17. March 2012. -
Opening: 16. March 2012 at 18:00
Place of residence: Nagybátony-Bányaváros
Until the age of fourteen I lived in the mining town of Nagybátony. My father hailed from a family of miners, he grew up in a mining community and studied to become a mining engineer, although he eventually became the director of a cultural centre for miners and worked there nearly until the end of his life. The apartment block in which I grew up, built in the fifties, was inhabited mostly by mining families. In this building we were all on familiar terms with each other, so it was a traumatic experience whenever there was an accident in the mine. In the mid-sixties, for example, a neighbour died in the mine a few days before Christmas – he was the one who had dressed up as Santa Claus a few days earlier.
It was only in the eighties that I became aware of the fact that in addition to my maternal grandmother’s Catholicism, the mining background was a formative personal experience for me. The series of works where mining appears both symbolically (double hammer) and actually (coal) started in 1984 with Birodalom
I owe special thanks to Éva Körner, who called my attention to Lipót Szondi’s fate analysis method and made me aware that mining as a profession affects fundamental human character traits and leads into the world of compulsive socialisation and destructive instincts (in: Lipót Szondi: Cain, the Lawbreaker, Moses, the Lawmaker).
Mine – Miner – Tatabánya
A town is strongly characterised by the presence of a mine. In the case of Tatabánya (Tata Mine) the name itself is an indication, and the town owes its existence to the mine. I was born there. There and then, as a child everything seemed natural, but now some of that appears to be a little strange.
The housing estate was constructed after the the war and reflected the taste and directives of Soviet architecture, and on Sunday mornings a brass band of miners seated on a lorry made its rounds in the city, providing a musical wake-up call. At school we were to use the miners’ greeting "Jószerencsét" (Good luck), but we had to address our teachers like that outside school as well. It was obvious at the time. I longed for a miner’s ring made of simple, grey metal with two crossed hammers on top against a black backround, and I remember the scary collection of tales entitled The Smart Miner Lad, which included mostly German tales about mines and mining.
My father moved to town as a geologist in the mid-fifties, and I left at the age of 14 to go to school elsewhere.
In 1990 I travelled to Glasgow on a scholarship. I intended to get off the plane wearing a miner’s uniform, helmet, wellies and a Davy lamp in order to present a gift to myself and to the makeshift audience of the airport – the image of the miner arriving from above. I didn’t suceed at the time. I’m still waiting for "Good luck.”

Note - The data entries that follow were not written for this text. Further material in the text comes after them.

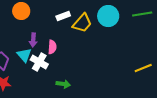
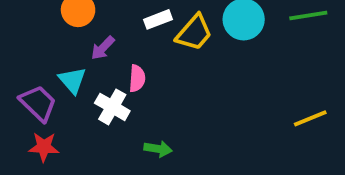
purple arrow: (33, 40) -> (103, 48), moved, turned 40
cyan triangle: (24, 55) -> (72, 80), moved

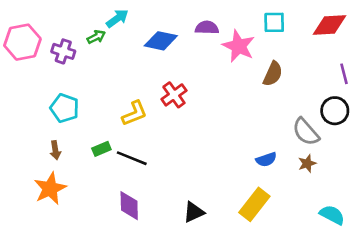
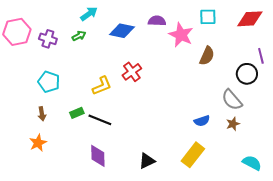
green arrow: (96, 37) -> (79, 36), moved
black circle: (335, 111) -> (247, 74), moved
orange star: (50, 188) -> (38, 143), size x0.7

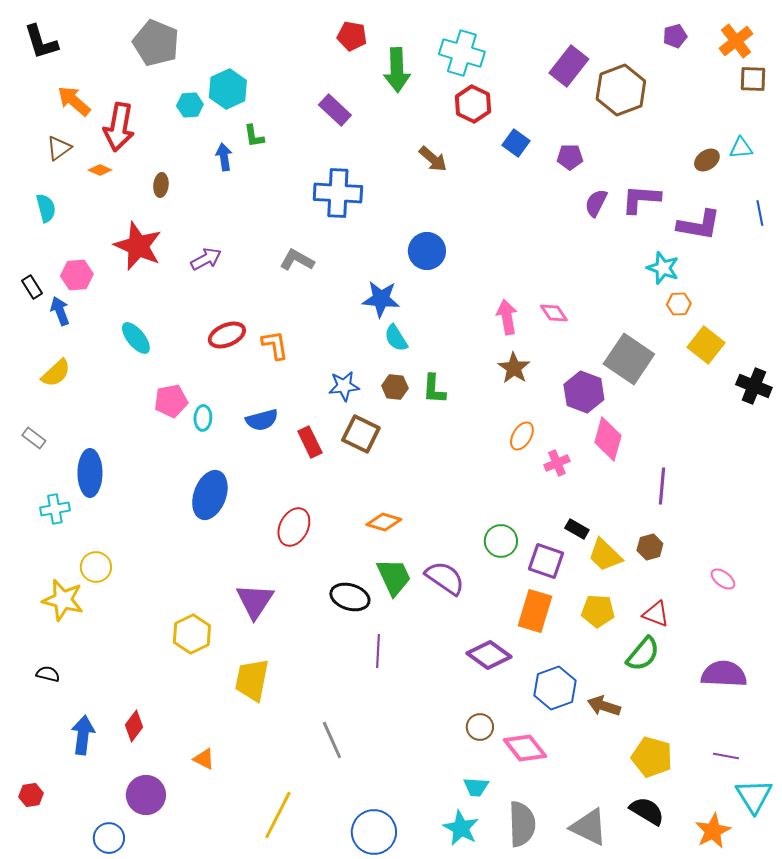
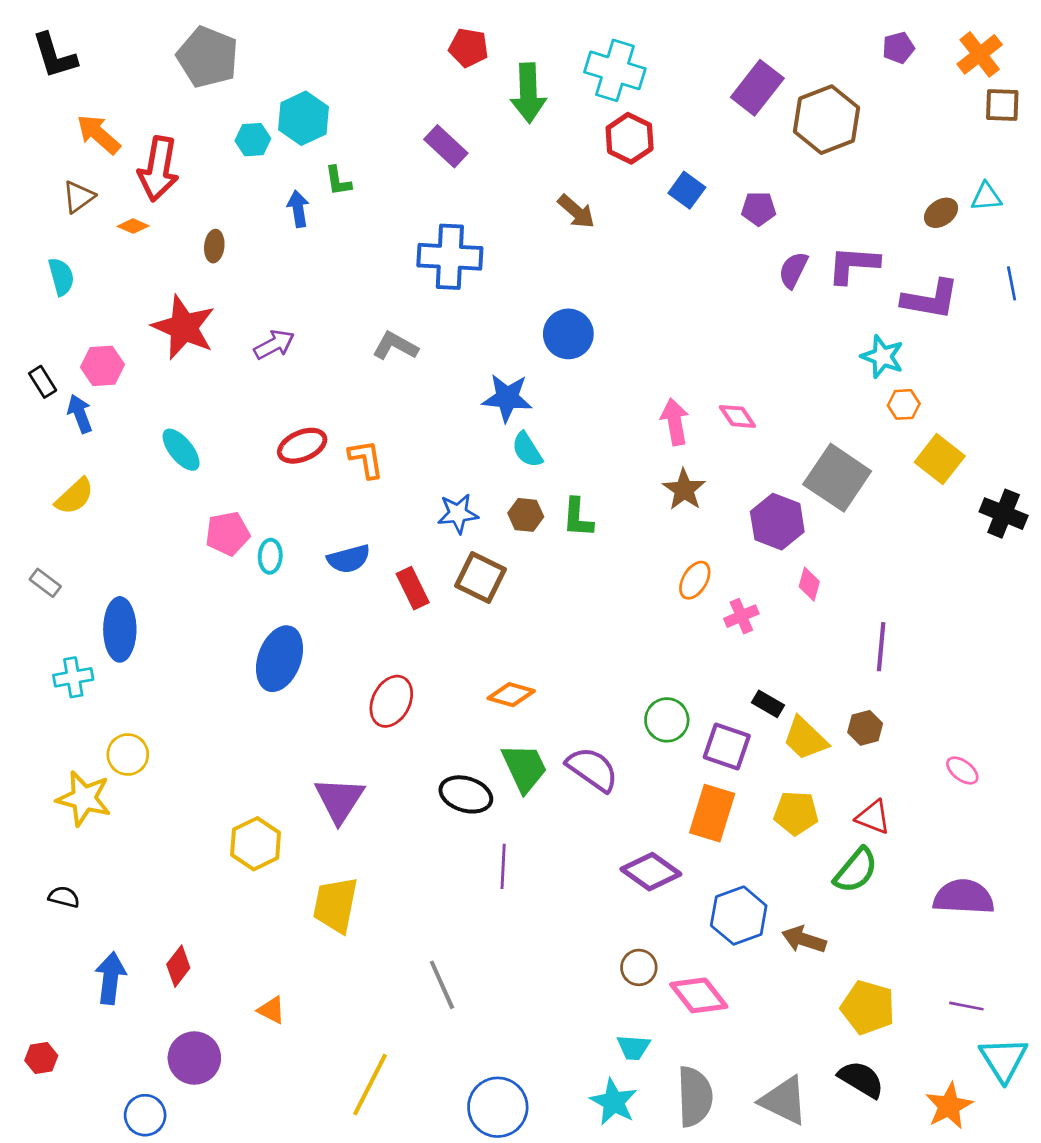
pink diamond: (608, 439) -> (809, 584), size x0.6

Canaries at the coalmine and hammers
On my father’s side I come from a family of miners from the city of Pécs. My great-grandfather, grandfather and even my grandmother had worked at the mine – the latter at the coal washer. The line was broken by my father, who used to work at the coal power plant as an electrician but later moved to Budapest and settled there with his family.

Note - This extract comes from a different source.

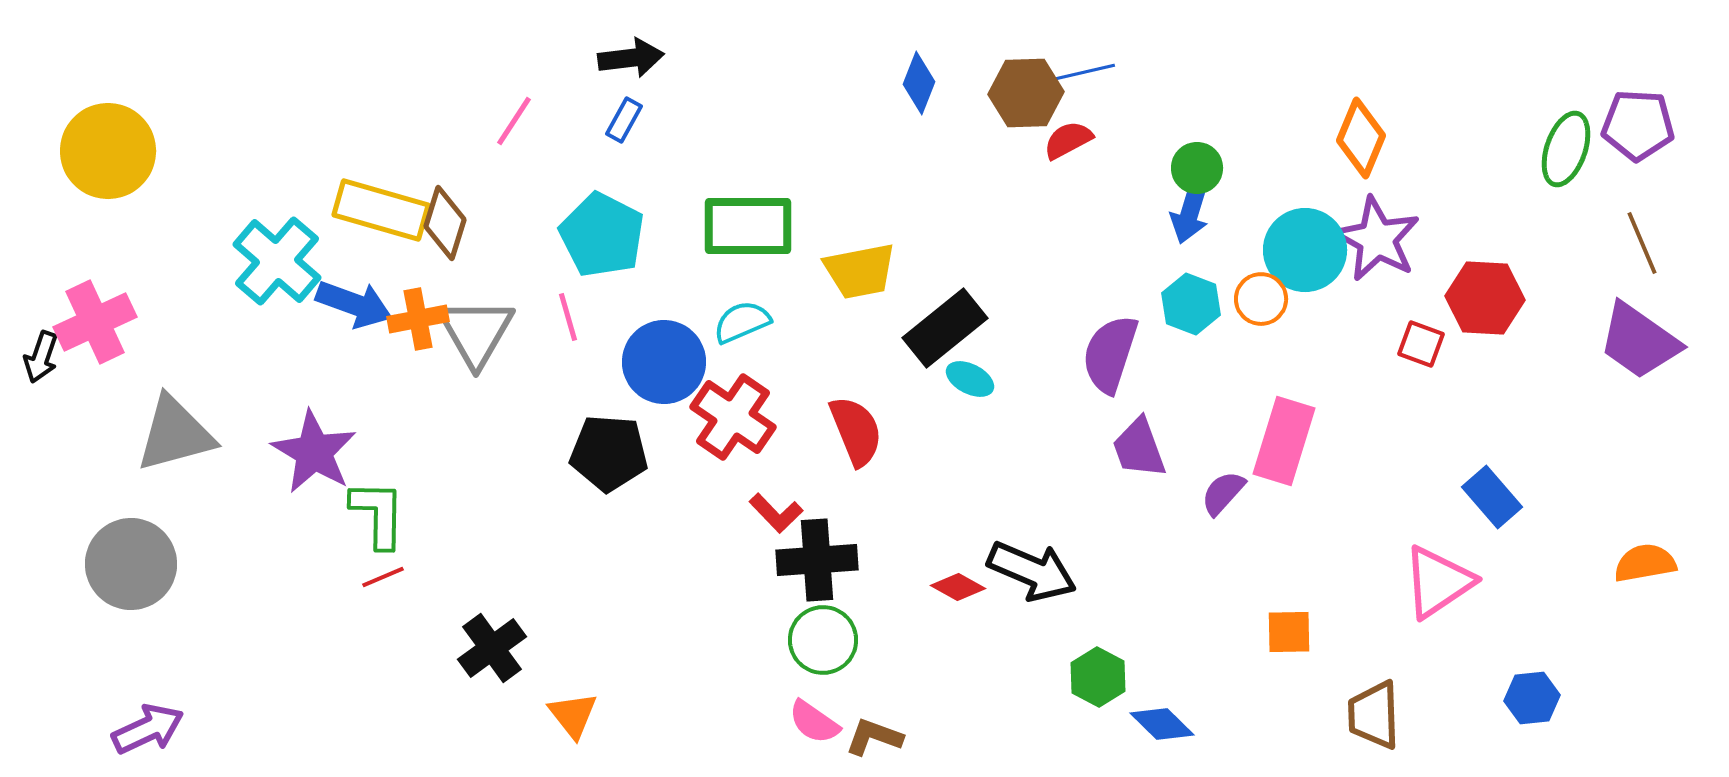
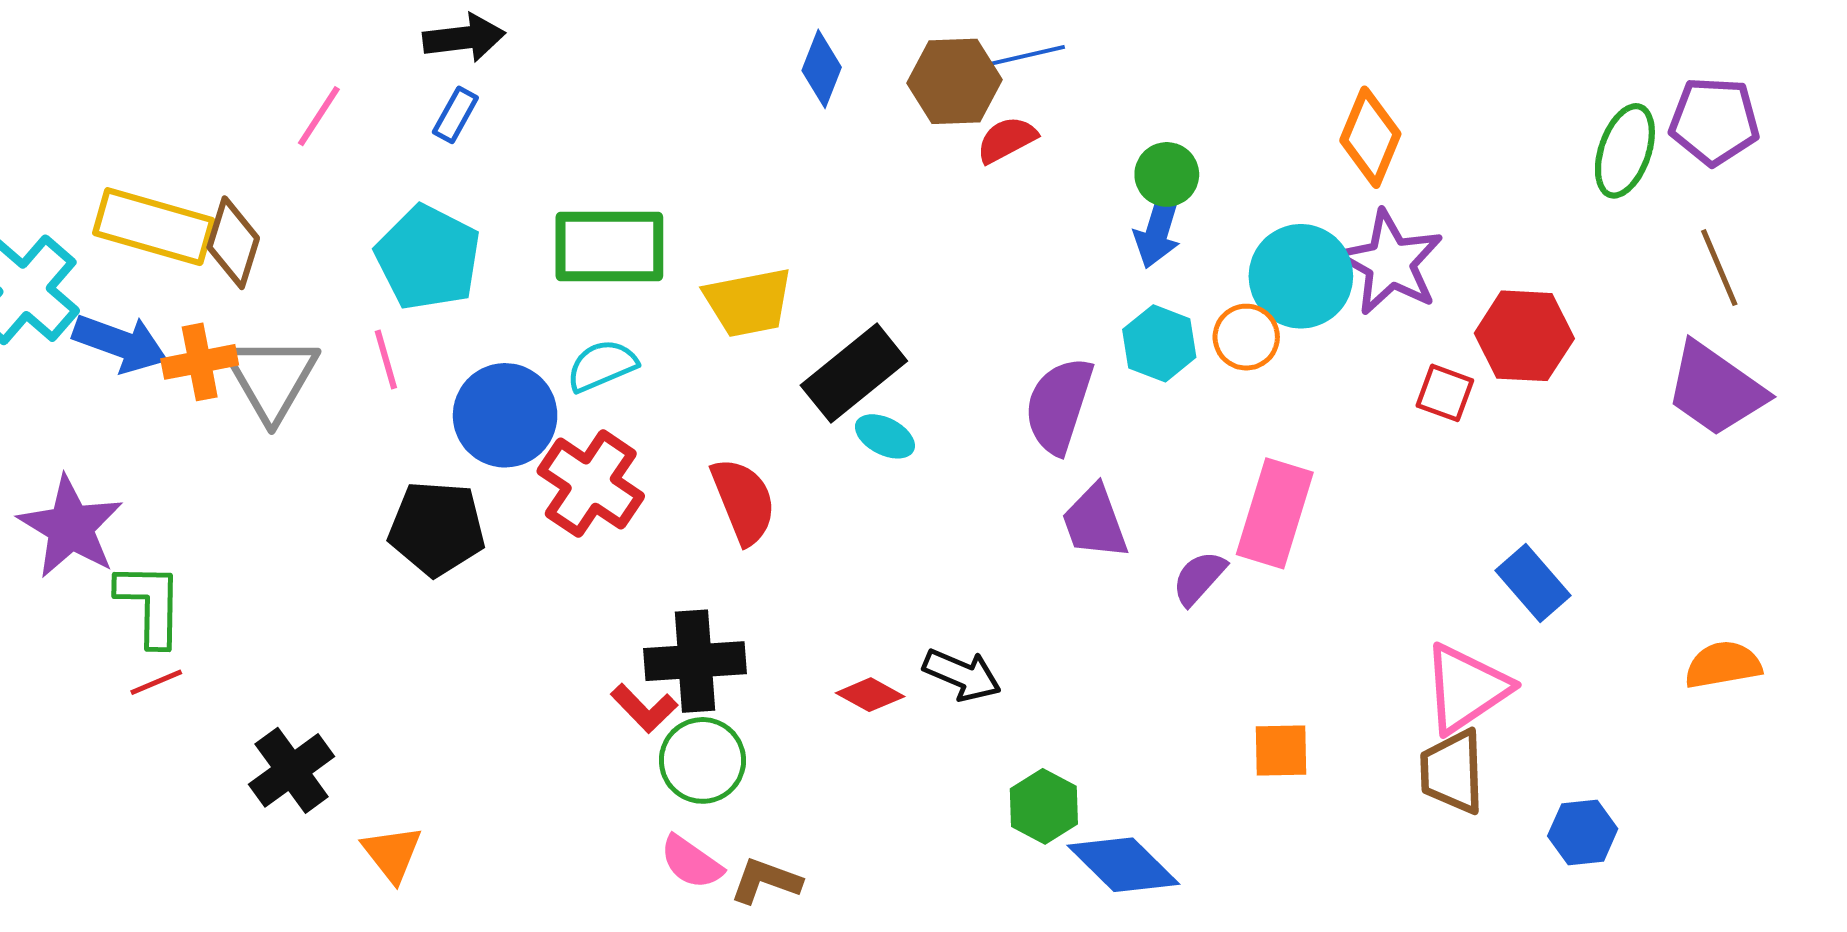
red L-shape: (776, 513) -> (644, 708), moved
black arrow: (1032, 571) -> (962, 675), size x0.7
brown trapezoid: (1374, 715) -> (1452, 772), moved
blue diamond: (1162, 724) -> (1123, 865), size x1.4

As a child I spent the winter and summer school breaks in Pécs, and it was my great-grandfather who made the most lasting impression on me. Ópapa had arrived from Slovenia to settle in Pécsbányatelep (Pécs‘ mining estate). He had worked underground for more than 40 years. I used to look at the faded tattoos of beautiful girls from long ago on his sinewy arms. He smoked a pipe, played the accordion, created objects and spoke several languages. In addition to German, Slovenian, Russian and Hungarian he also understood the language of birds. His bed was in the kitchen, we used it as a seat during the day. Above the bed there were beautiful bird-cages displayed on the walls, he made these himself for his canaries, and there was a cuckoo clock next to them as well. Beautiful music, birdsong and the sound of the cuckoo, all at the same time! At the other side of the kitchen there stood the stove, with the chair and the big world receiver radio next to it. Ópapa was in charge of operating the stove. Each morning he took the ash downstairs and brought up the coal from the cellar. In the evenings, when I went to sleep in the room, Ópapa was sitting by the stove smoking his pipe, listening to radio programs aired in languages incomprehensible to me. His birds were already asleep then. In the mornings when I awoke the fire was already blazing and the birds were singing merrily. Ópapa told me about the blind horses living and working in the coal mine for the first time. These days I often wonder whether Ópapa loved canaries because they were used in mines to indicate the presence of methane or carbon-monoxide in the underground tunnels. Ópapa and I often took long walks around Újmeszes and Pécsbányatelep, where the symbol of mining, the two crossed hammers was visible on many buildings.
Last summer in my mother’s flat I was looking for the tiny hammer my father had made me. I remembered a photo in the family album where I’m one or two years old, hitting my head with the tiny hammer. I haven’t found the photo or the tiny hammer, either.